From: Jakub Kicinski <jakub.kicinski@netronome.com>
To: John Fastabend <john.fastabend@gmail.com>
Cc: borisp@mellanox.com, aviadye@mellanox.com, daniel@iogearbox.net,
	netdev@vger.kernel.org,
	syzbot+df0d4ec12332661dd1f9@syzkaller.appspotmail.com
Subject: Re: [RFC net] net/tls: clear SG markings on encryption error
Date: Mon, 25 Nov 2019 11:52:10 -0800	[thread overview]
Message-ID: <20191125115210.485b849d@cakuba.hsd1.ca.comcast.net> (raw)
In-Reply-To: <5dd8a69936015_112a2b074679a5b83a@john-XPS-13-9370.notmuch>

Sorry for the delay, this code is too tricky for me to handle while
applying patches :) Lemme quickly answer best I can and go back into
digging deeper.

On Fri, 22 Nov 2019 19:25:13 -0800, John Fastabend wrote:
> Jakub Kicinski wrote:
> > When tls_do_encryption() fails the SG lists are left with the
> > SG_END and SG_CHAIN marks in place. One could hope that once
> > encryption fails we will never see the record again, but that
> > is in fact not true. Commit d3b18ad31f93 ("tls: add bpf support
> > to sk_msg handling") added special handling to ENOMEM and ENOSPC
> > errors which mean we may see the same record re-submitted.
> > 
> > In all honesty I don't understand why we need the ENOMEM handling.
> > Waiting for socket memory without setting SOCK_NOSPACE on any
> > random memory allocation failure seems slightly ill advised.
> > 
> > Having said that, undoing the SG markings seems wise regardless.
> > 
> > Reported-by: syzbot+df0d4ec12332661dd1f9@syzkaller.appspotmail.com
> > Fixes: 130b392c6cd6 ("net: tls: Add tls 1.3 support")
> > Fixes: d3b18ad31f93 ("tls: add bpf support to sk_msg handling")
> > Signed-off-by: Jakub Kicinski <jakub.kicinski@netronome.com>
> > ---
> > John, I'm sending this mostly to ask if we can safely remove
> > the ENOMEM handling? :)
> >   
> What ENOMEM are you asking about here? The return code handling
> from bpf_exec_tx_verdict?
> 
> 
> 	ret = bpf_exec_tx_verdict(msg_pl, sk, full_record,
> 				  record_type, &copied,
> 				  msg->msg_flags);
> 	if (ret) {
> 		if (ret == -EINPROGRESS)
> 			num_async++;
> 		else if (ret == -ENOMEM)
> 			goto wait_for_memory;
> 		else if (ret == -ENOSPC)
> 			goto rollback_iter;
> 		else if (ret != -EAGAIN)
> 			goto send_end;
> 	}
> 
> I would want to run it through some of our tests but I don't think
> there is anything specific about BPF that needs it to be handled.
> I was just trying to handle the error case gracefully and
> wait_for_memory seems like the right behavior to me. What is ill
> advised here?

It's probably too strong of an expression :)

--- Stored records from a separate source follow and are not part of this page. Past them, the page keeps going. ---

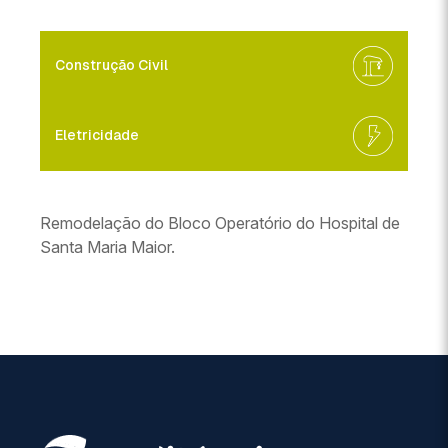
Construção Civil
Eletricidade
Remodelação do Bloco Operatório do Hospital de
Santa Maria Maior.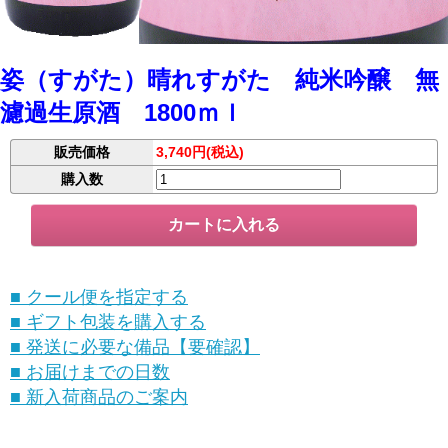
姿（すがた）晴れすがた 純米吟醸 無
濾過生原酒 1800ｍｌ
販売価格
3,740円(税込)
購入数
■ クール便を指定する
■ ギフト包装を購入する
■ 発送に必要な備品【要確認】
■ お届けまでの日数
■ 新入荷商品のご案内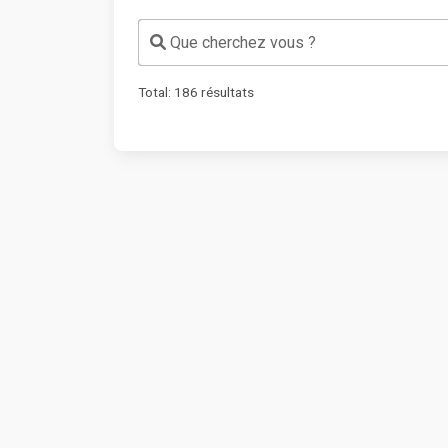
Que cherchez vous ?
Total:
186
résultats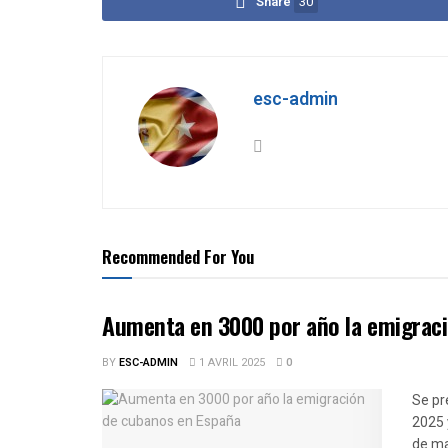
Share
30
esc-admin
Recommended For You
Aumenta en 3000 por año la emigrac
BY
ESC-ADMIN
1 AVRIL 2025
0
Se pr
2025 
de ma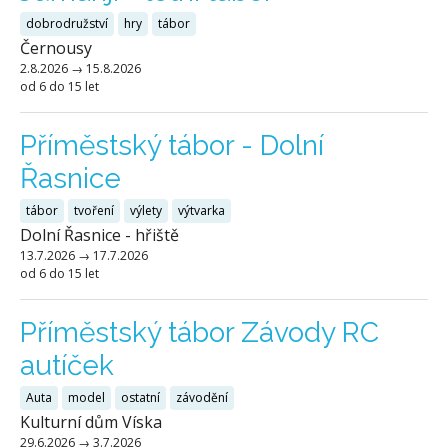
dobrodružství
hry
tábor
Černousy
2.8.2026
→
15.8.2026
od 6 do 15 let
Příměstský tábor - Dolní
Řasnice
tábor
tvoření
výlety
výtvarka
Dolní Řasnice - hřiště
13.7.2026
→
17.7.2026
od 6 do 15 let
Příměstský tábor Závody RC
autíček
Auta
model
ostatní
závodění
Kulturní dům Víska
29.6.2026
→
3.7.2026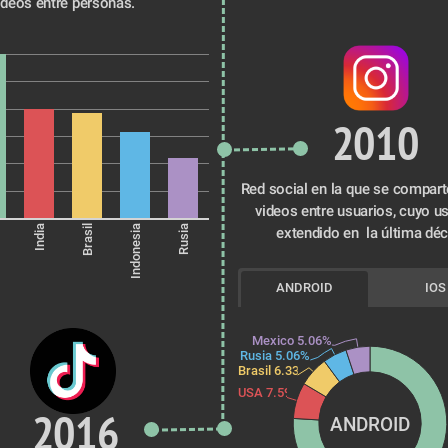
ideos entre personas.
2010
Red social en la que se comparte
videos entre usuarios, cuyo us
India
Brasil
Indonesia
Rusia
extendido en  la última déc
ANDROID
IOS
Mexico 5.06%
Rusia 5.06%
Brasil 6.33%
USA 7.59%
2016
ANDROID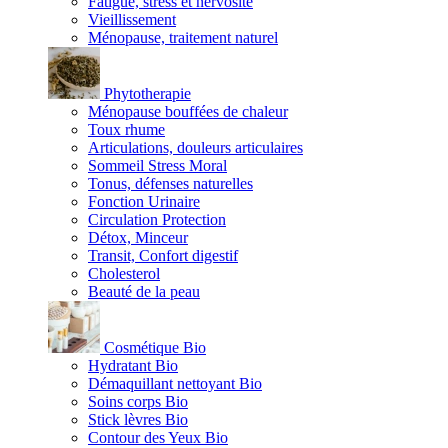
Fatigue, stress et nervosité
Vieillissement
Ménopause, traitement naturel
Phytotherapie
Ménopause bouffées de chaleur
Toux rhume
Articulations, douleurs articulaires
Sommeil Stress Moral
Tonus, défenses naturelles
Fonction Urinaire
Circulation Protection
Détox, Minceur
Transit, Confort digestif
Cholesterol
Beauté de la peau
Cosmétique Bio
Hydratant Bio
Démaquillant nettoyant Bio
Soins corps Bio
Stick lèvres Bio
Contour des Yeux Bio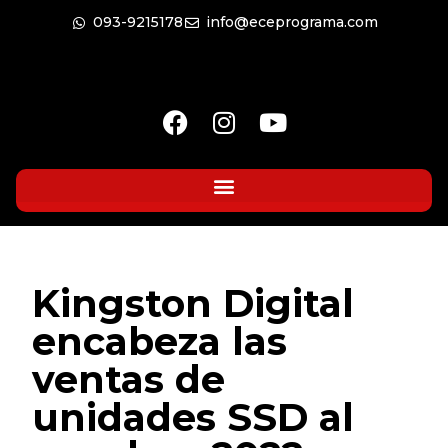
093-9215178
info@eceprograma.com
Kingston Digital
encabeza las
ventas de
unidades SSD al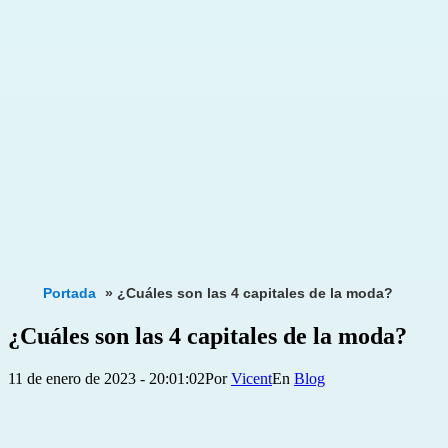
Portada
»
¿Cuáles son las 4 capitales de la moda?
¿Cuáles son las 4 capitales de la moda?
Publicada
Categorizado
11 de enero de 2023 - 20:01:02
Por
Vicent
Blog
el
como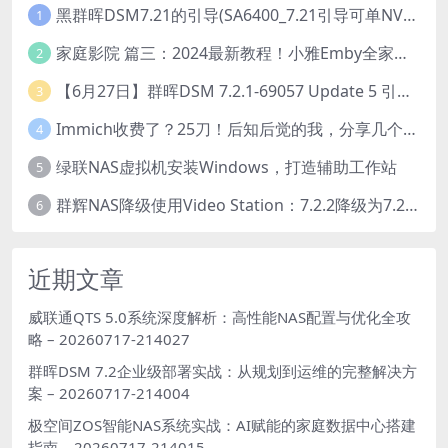
黑群晖DSM7.21的引导(SA6400_7.21引导可单NVME安装系统）
1
家庭影院 篇三：2024最新教程！小雅Emby全家桶又是什么？它和小雅AList又有什么区别？
2
【6月27日】群晖DSM 7.2.1-69057 Update 5 引导【附半洗白序列号】
3
Immich收费了？25刀！后知后觉的我，分享几个方法DIY这款最强家庭照片管理工具
4
绿联NAS虚拟机安装Windows，打造辅助工作站
5
群辉NAS降级使用Video Station：7.2.2降级为7.2.1，也可降为其他版本
6
近期文章
威联通QTS 5.0系统深度解析：高性能NAS配置与优化全攻
略 – 20260717-214027
群晖DSM 7.2企业级部署实战：从规划到运维的完整解决方
案 – 20260717-214004
极空间ZOS智能NAS系统实战：AI赋能的家庭数据中心搭建
指南 – 20260717-214015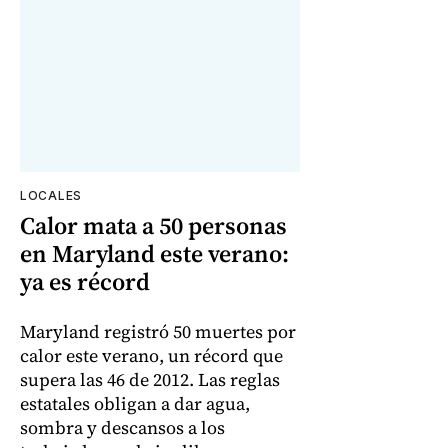
LOCALES
Calor mata a 50 personas
en Maryland este verano:
ya es récord
Maryland registró 50 muertes por
calor este verano, un récord que
supera las 46 de 2012. Las reglas
estatales obligan a dar agua,
sombra y descansos a los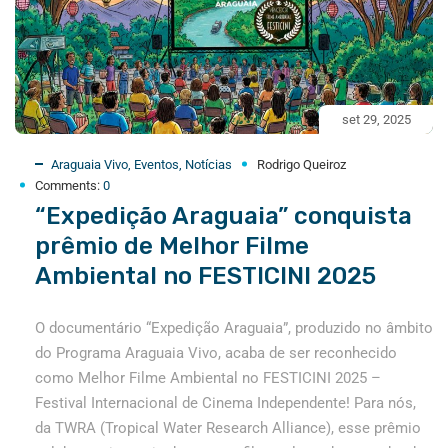
set 29, 2025
Araguaia Vivo
,
Eventos
,
Notícias
Rodrigo Queiroz
Comments:
0
“Expedição Araguaia” conquista
prêmio de Melhor Filme
Ambiental no FESTICINI 2025
O documentário “Expedição Araguaia”, produzido no âmbito
do Programa Araguaia Vivo, acaba de ser reconhecido
como Melhor Filme Ambiental no FESTICINI 2025 –
Festival Internacional de Cinema Independente! Para nós,
da TWRA (Tropical Water Research Alliance), esse prêmio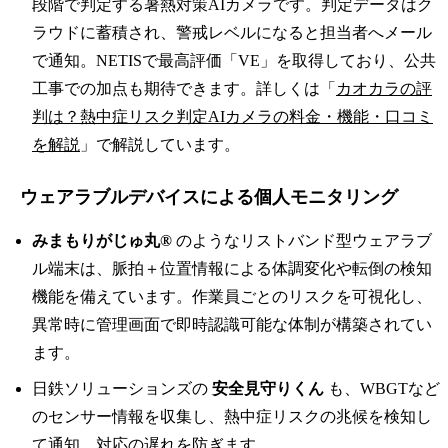
段階で判定する暑熱対策AIカメラです。判定データはク
ラウドに蓄積され、警戒レベルになると担当者へメール
で通知。NETISで最高評価「VE」を取得しており、公共
工事での加点も期待できます。詳しくは「
カオカラの評
判は？熱中症リスク判定AIカメラの料金・機能・口コミ
を解説
」で解説しています。
ウェアラブルデバイスによる個人モニタリング
みまもりがじゅ丸®
のようなリストバンド型ウェアラブ
ル端末は、脈拍＋位置情報による体調変化や転倒の検知
機能を備えています。作業員ごとのリスクを可視化し、
異常時に管理画面で即時認識可能な体制が構築されてい
ます。
日鉄ソリューションズの
安全見守りくん
も、WBGTなど
のセンサー情報を収集し、熱中症リスクの兆候を検知し
て通知、対応の遅れを防ぎます。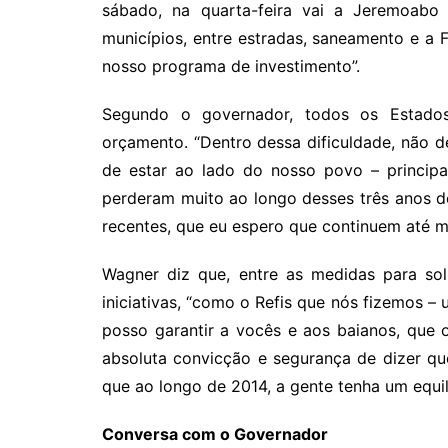
sábado, na quarta-feira vai a Jeremoabo
municípios, entre estradas, saneamento e a 
nosso programa de investimento”.
Segundo o governador, todos os Estado
orçamento. “Dentro dessa dificuldade, não 
de estar ao lado do nosso povo – principa
perderam muito ao longo desses três anos 
recentes, que eu espero que continuem até m
Wagner diz que, entre as medidas para solu
iniciativas, “como o Refis que nós fizemos –
posso garantir a vocês e aos baianos, que 
absoluta convicção e segurança de dizer q
que ao longo de 2014, a gente tenha um equilí
Conversa com o Governador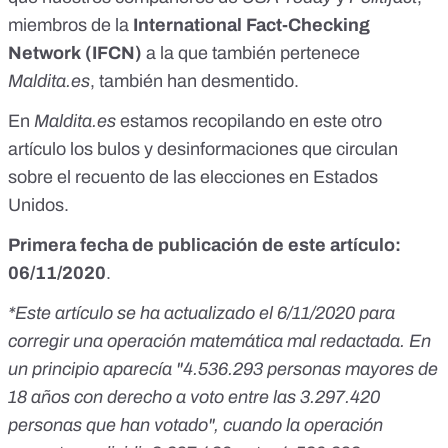
miembros de la
International Fact-Checking
Network
(IFCN)
a la que también pertenece
Maldita.es
, también han desmentido.
En
Maldita.es
estamos recopilando
en este otro
artículo
los bulos y desinformaciones que circulan
sobre el recuento de las elecciones en Estados
Unidos.
Primera fecha de publicación de este artículo:
06/11/2020
.
*Este artículo se ha actualizado el 6/11/2020 para
corregir una operación matemática mal redactada. En
un principio aparecía "4.536.293 personas mayores de
18 años con derecho a voto entre las 3.297.420
personas que han votado", cuando la operación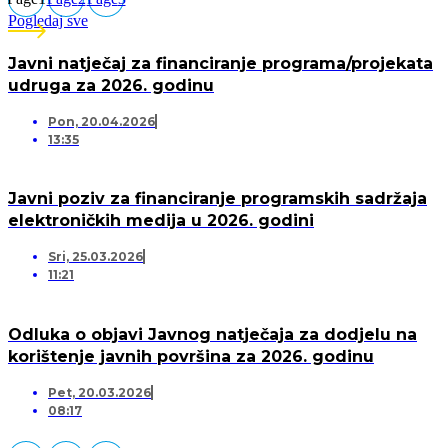
Pogledaj sve
Javni natječaj za financiranje programa/projekata
udruga za 2026. godinu
Pon, 20.04.2026
13:35
Javni poziv za financiranje programskih sadržaja
elektroničkih medija u 2026. godini
Sri, 25.03.2026
11:21
Odluka o objavi Javnog natječaja za dodjelu na
korištenje javnih površina za 2026. godinu
Pet, 20.03.2026
08:17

I was not seeing a clear relationship between ENOMEM and socket being
out of memory. The ENOMEM is likely because of a slab allocation
failure (quick look doesn't really reveal send_pages returning ENOMEM
if socket is full). So the wait is equivalent to a msleep, no?

I was a little worried about this error handling, it seems to make
assumptions about the reasons for errors. I heard a report of user
seeing ENOSPC coming out of a crypto accelerator, which didn't end well.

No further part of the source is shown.